Montez à bord d’un bus à toit ouvert qui serpente dans les rues d’Edimbourg avec un guide local qui partage des histoires insolites en direct. Descendez aux arrêts comme le château d’Edimbourg ou le Palais de Holyrood pour explorer, puis remontez quand vous voulez. Profitez du WiFi gratuit et d’un accès facile pour poussettes et fauteuils roulants — la ville se découvre autrement ainsi.
L’arrêt principal se trouve en face de l’Apex Waterloo Hotel, entre Princes Street et Calton Hill.
Oui, chaque bus est accompagné d’un guide qui raconte des histoires tout au long du trajet.
Oui, il y a un arrêt près du National Museum of Scotland d’où vous pouvez monter à pied jusqu’au château.
Oui, le bus est accessible aux fauteuils roulants et les poussettes sont les bienvenues.
Oui, le WiFi gratuit est inclus pendant tout le trajet.
Votre bon est validé une fois et échangé contre un billet papier qui sert à monter dans les bus.

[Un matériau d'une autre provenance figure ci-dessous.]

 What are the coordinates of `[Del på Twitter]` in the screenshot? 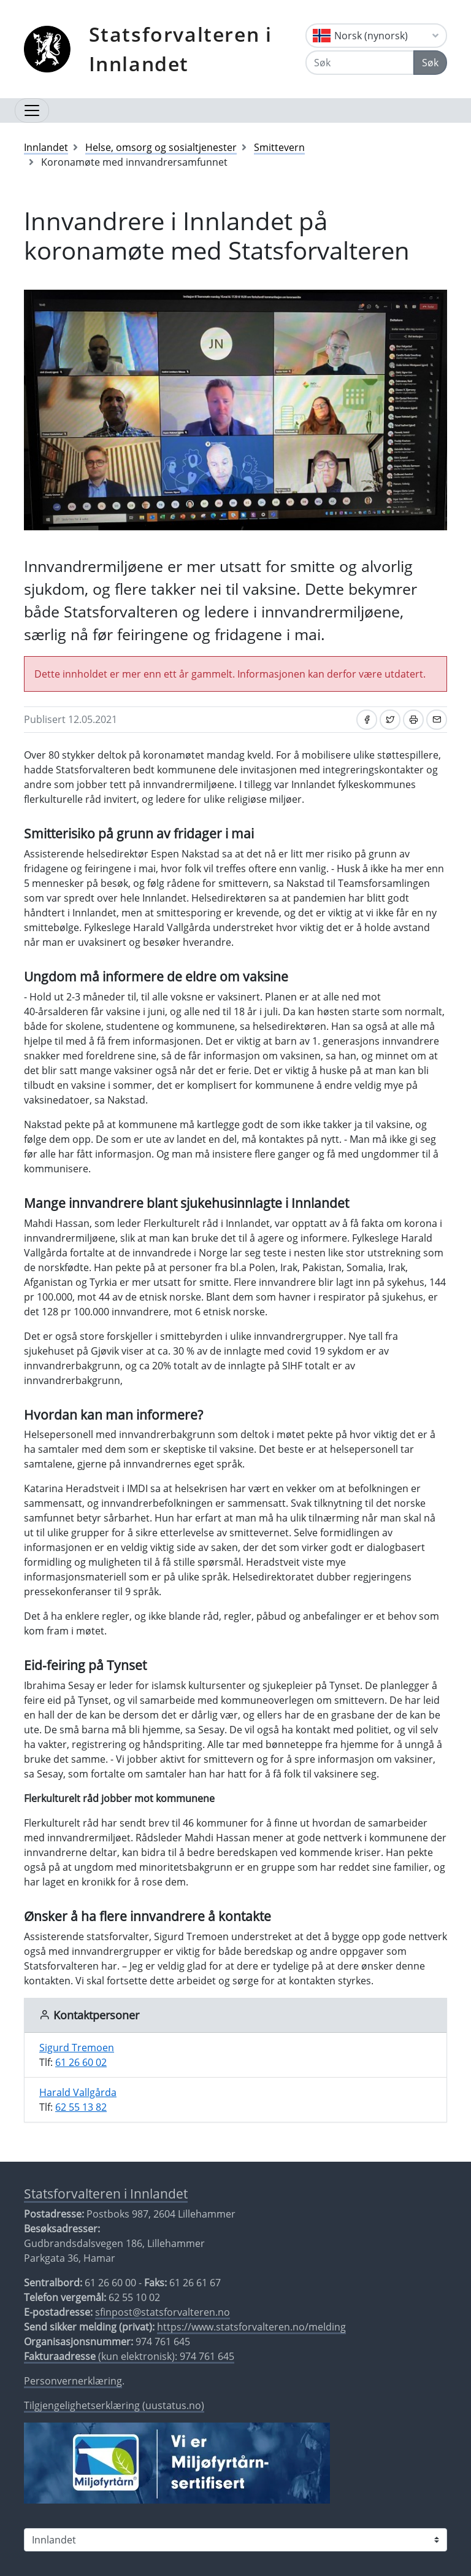 It's located at (390, 720).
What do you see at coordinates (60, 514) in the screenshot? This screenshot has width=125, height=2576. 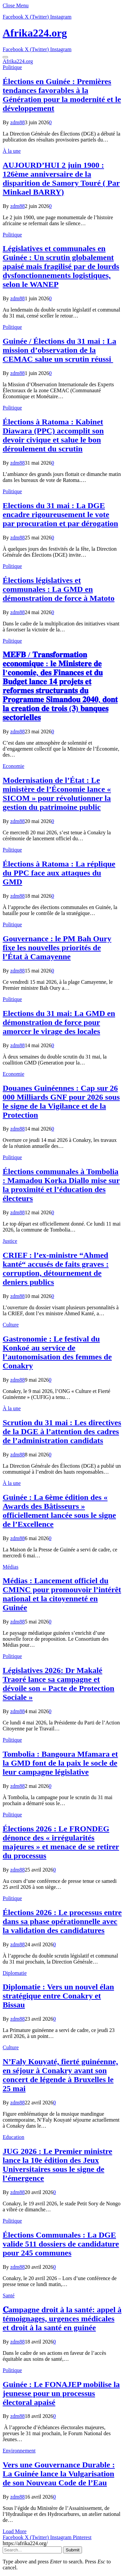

Le circuit comprend des arrêts aux sites clés comme Georgian House, Grassmarket, Palais de Holyroodhouse, et d’autres.
Votre journée comprend des trajets illimités en bus à impériale à toit ouvert dans le centre d’Edimbourg avec un guide local en direct qui commente le parcours. Vous bénéficiez du WiFi gratuit à bord et pouvez monter ou descendre à n’importe quel arrêt avec votre billet papier — notamment au château d’Edimbourg ou au Palais de Holyroodhouse. Des brochures pour des réductions sont aussi disponibles.
On était déjà à mi-chemin sur Princes Street quand notre guide, Jamie, a pointé une petite boulangerie que je n’avais jamais remarquée — il m’a assuré qu’ils font les meilleurs petits pains du matin à Edimbourg. Le bus avançait en roulant, à moitié couvert pour sentir la brise sans se faire tremper (il venait de pleuvoir, classique). J’étais assis à l’étage pour profiter de la vue sur Calton Hill — franchement, la ville se voit autrement d’en haut. Jamie glissait des anecdotes surprenantes sur l’Old Royal High School et comment elle a failli devenir le parlement écossais. Je ne pensais pas m’y intéresser, mais si.
Au Grassmarket, un groupe d’étudiants nous a fait signe et quelqu’un en bas a crié un truc en écossais que je n’ai pas du tout compris. Ce tour en bus à arrêts libres avec guide en direct ressemblait à une conversation qui bouge — parfois Jamie se taisait pour qu’on profite juste des musiciens de rue qui jouaient en contrebas. Quand on s’est arrêtés près du château d’Edimbourg, il a donné des indications tellement claires que même moi je ne pouvais pas me tromper (« Montez George IV Bridge, à gauche au Lawnmarket — vous sentirez la boutique de fudge avant de la voir »). Je suis descendu un moment ; je repense encore à cette vue sur les toits.
Je suis remonté devant le National Museum of Scotland — j’ai eu l’impression de tricher en évitant toutes ces côtes. Il y avait du WiFi gratuit à bord (ma mère a adoré pouvoir donner des nouvelles), et les gens montaient avec des poussettes ou même des chiens. C’était simple — il suffisait de montrer mon billet papier à chaque fois. À la fin, j’ai pris une brochure pour des réductions (Jamie a insisté) et j’ai réalisé que j’avais vu plus d’Edimbourg en deux heures que pendant mes deux ans à vivre dans le coin. Je ne sais pas pourquoi ça m’a surpris.